NB:  Under the Bankruptcy Code, insolvency exists when the sum of the debtor’s debts exceeds the fair value of the debtor’s property, with some exceptions. It is a balance sheet test. 11 USC § 101(32)

18 USC CHAPTER 47 § 1031 concerns  “major fraud against the United States”  and  is another  statute being considered by  New York State’s Attorney General Cuomo. It  provides  the following:

(a) Whoever knowingly executes, or attempts to execute, any scheme or artifice with the intent-

(1) to defraud the United States; or

(2) to obtain money or property by means of false or fraudulent pretenses, representations, or promises.

Therefore, the two most important facts to ascertain  are,  “What was AIG’s actual state of solvency when the bonuses were contracted and did its officers misrepresent that state?”

More Answers Needed:

Which Congress people  received campaign finances from AIG and other financial corporations?  How much did they receive? How did those congress people vote or speak on salient congressional  actions?  (You can find some of the answers at  the Center for Responsive Politics and RollCall.  Feel free to vote accordingly in upcoming elections.)
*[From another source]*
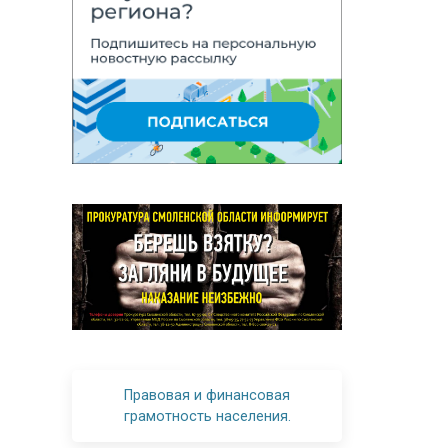
Правовая и финансовая
грамотность населения.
At the time of AIG’s bailout or request for a bailout, what was the corporation’s actual worth?

Was the United States coerced by fear and intimidation into awarding bailout funds?

Besides Christopher Dodd, who was involved in exempting bonuses agreed to before February 11, 2009?   To  what extent were Treasury and The White House involved?

As always, you can view the hearings at CSPAN.